前列腺癌（Prostate cancer, PC）是一种侵袭性较强的癌症，可快速进展并最终发展为去势抵抗性前列腺癌（castrate-resistant prostate cancer, CRPC）。Ⅳ期转移性去势抵抗性前列腺癌（metastatic castrate-resistant prostate cancer, mCRPC）是一种无法治愈的晚期癌症类型，5年总生存率较低。针对前列腺癌的治疗，目前正在开发基于高亲和力单克隆抗体与通过智能连接子偶联的强效药物的靶向治疗手段，如抗体药物偶联物（antibody-drug conjugates, ADCs）。若将抗体药物偶联物进一步与体外或体内显像剂偶联，则可作为抗体治疗诊断偶联物（antibody-theranostic conjugates, ATCs），用于诊断及影像引导下的药物递送。
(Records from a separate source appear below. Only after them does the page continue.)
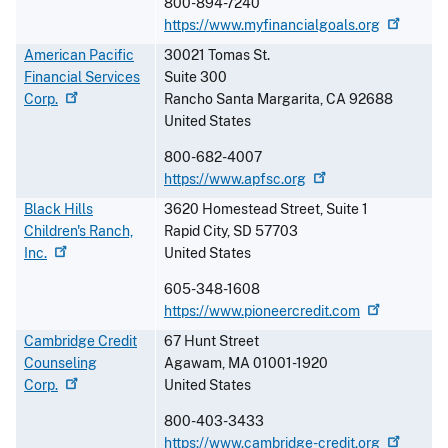
800-894-7240
https://www.myfinancialgoals.org
American Pacific
30021 Tomas St.
Financial Services
Suite 300
Corp.
Rancho Santa Margarita
,
CA
92688
United States
800-682-4007
https://www.apfsc.org
Black Hills
3620 Homestead Street, Suite 1
Children's Ranch,
Rapid City
,
SD
57703
Inc.
United States
605-348-1608
https://www.pioneercredit.com
Cambridge Credit
67 Hunt Street
Counseling
Agawam
,
MA
01001-1920
Corp.
United States
800-403-3433
https://www.cambridge-credit.org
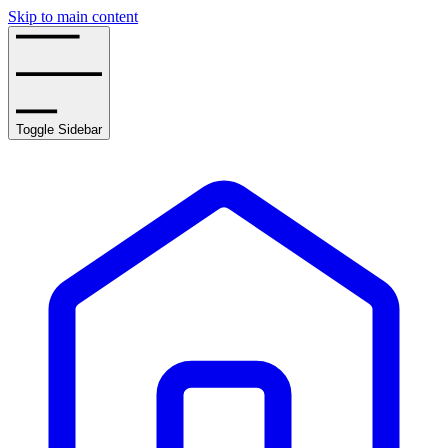
Skip to main content
Toggle Sidebar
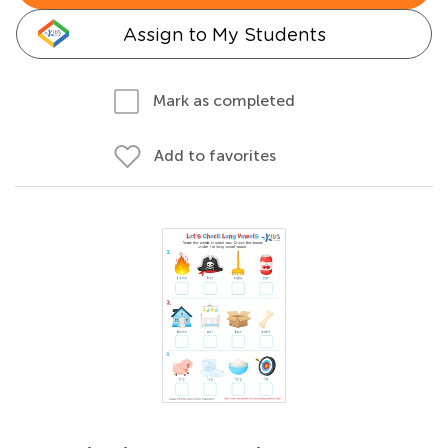
Assign to My Students
Mark as completed
Add to favorites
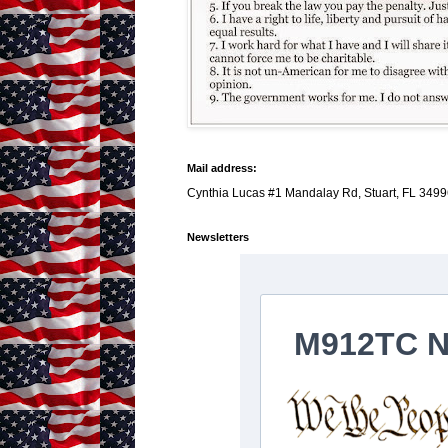
Mail address:
Cynthia Lucas #1 Mandalay Rd, Stuart, FL 3499
Newsletters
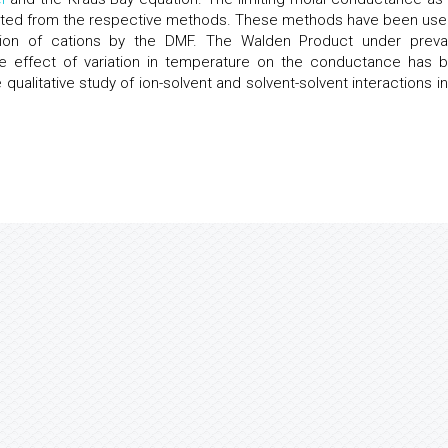
lated from the respective methods. These methods have been use
vation of cations by the DMF. The Walden Product under prevai
 effect of variation in temperature on the conductance has 
qualitative study of ion-solvent and solvent-solvent interactions in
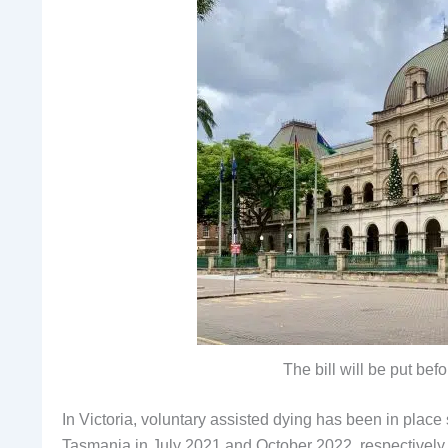
The bill will be put be
In Victoria, voluntary assisted dying has been in pla
Tasmania in July 2021 and October 2022, respectively.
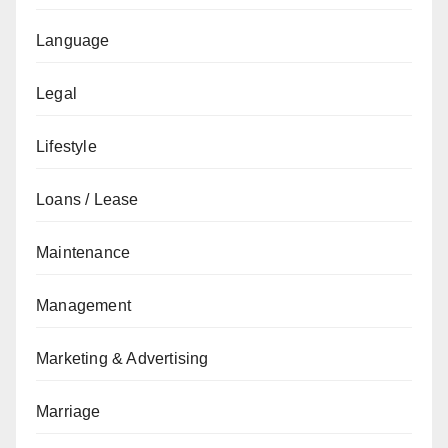
Language
Legal
Lifestyle
Loans / Lease
Maintenance
Management
Marketing & Advertising
Marriage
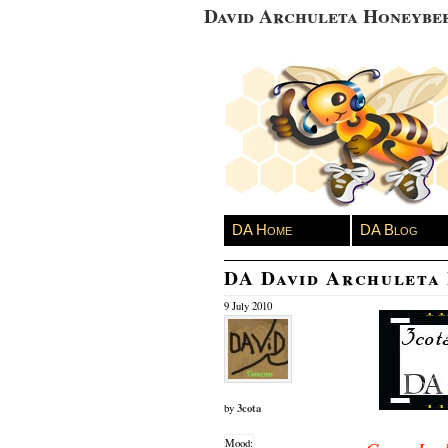
David Archuleta Honeybe
DA Home
DA Blog
DA David Archuleta
9 July 2010
3cota
by
Mood:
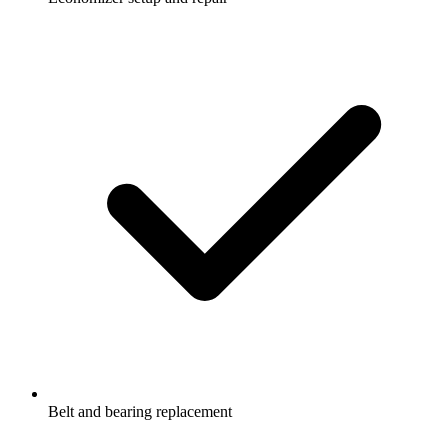
Belt and bearing replacement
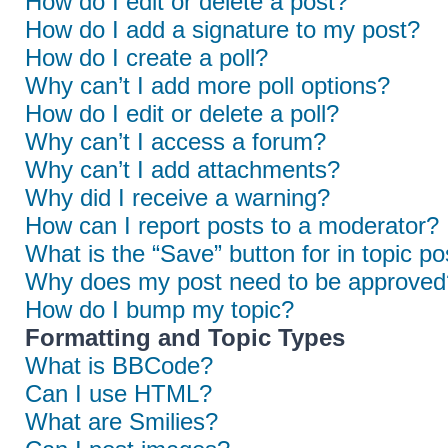
How do I edit or delete a post?
How do I add a signature to my post?
How do I create a poll?
Why can’t I add more poll options?
How do I edit or delete a poll?
Why can’t I access a forum?
Why can’t I add attachments?
Why did I receive a warning?
How can I report posts to a moderator?
What is the “Save” button for in topic po
Why does my post need to be approved
How do I bump my topic?
Formatting and Topic Types
What is BBCode?
Can I use HTML?
What are Smilies?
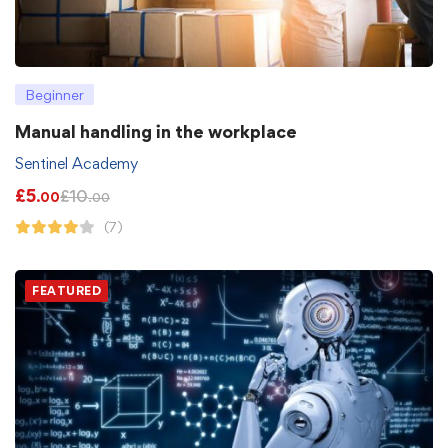
Beginner
Manual handling in the workplace
Sentinel Academy
£
5
£
10
.00
.00
(7)
FEATURED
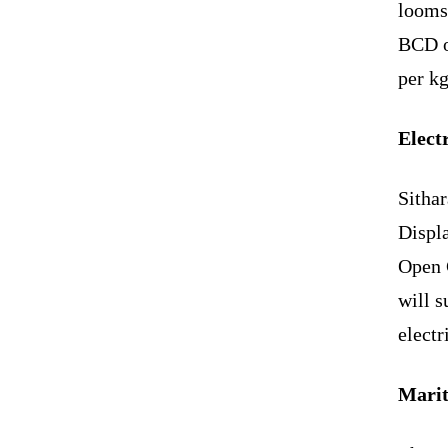
looms 
BCD on
per kg
Elect
Sitha
Displa
Open 
will s
electr
Marit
本研究开发了一种针对前列腺特异性膜抗原阳性（PSMA(+)）前列腺癌的新型治疗诊断偶联物，具体采用了（a）抗PSMA 5D3单克隆抗体、（b）极光激酶A抑制剂MLN8237，且首次在抗体药物偶联物开发中使用了基于四嗪（tetrazine, Tz）与反式环辛烯（trans-cyclooctene, TCO）点击化学的偶联连接子（CC linker）。将所得产物5D3(CC-MLN8237)3.2用合适的荧光团标记，用于体外及体内成像。通过十二烷基硫酸钠-聚丙烯酰胺凝胶电泳（SDS-PAGE）、基质辅助激光解吸电离飞行时间质谱（MALDI-TOF）及动态光散射（DLS）对产物进行表征，并通过光学成像、流式细胞术及WST-8细胞毒性检测，在PSMA(+/−)细胞中开展体外评价。按照预设的治疗方案，在人前列腺癌异种移植小鼠模型中评估其治疗效果。治疗结束后对实验动物实施安乐死，并开展毒理学研究、全血细胞计数（complete blood count, CBC）、血液生化分析及重要脏器的苏木精-伊红染色，以确定其不良反应及全身毒性。5D3(CC-MLN8237)3.2-AF488在PSMA(+) PC3-PIP细胞与PSMA(−) PC3-Flu细胞中的半抑制浓度（IC50）分别为8.17 nM与161.9 nM；游离MLN8237在PC3-PIP与PC3-Flu细胞中的IC50值分别为736.9 nM与873.4 nM。人异种移植小鼠模型的体内研究证实，5D3(CC-MLN8237)3.2-CF750具有较高的治疗效果，与PSMA(−)治疗组及未治疗组相比，治疗组可显著控制PSMA(+)肿瘤的生长，且全身毒性极低。在替代卡普兰-迈耶（Kaplan-Meyer）分析中，约70%的PSMA(+) PC3-PIP肿瘤未超过肿瘤体积阈值。该新型治疗诊断偶联物可在临床前研究中成功控制PSMA(+)肿瘤的生长，且全身毒性极低。新型5D3(CC-MLN8237)3.2 ATC的治疗效果及良好的安全性特征，证明其有望作为针对侵袭性前列腺癌的治疗诊断手段。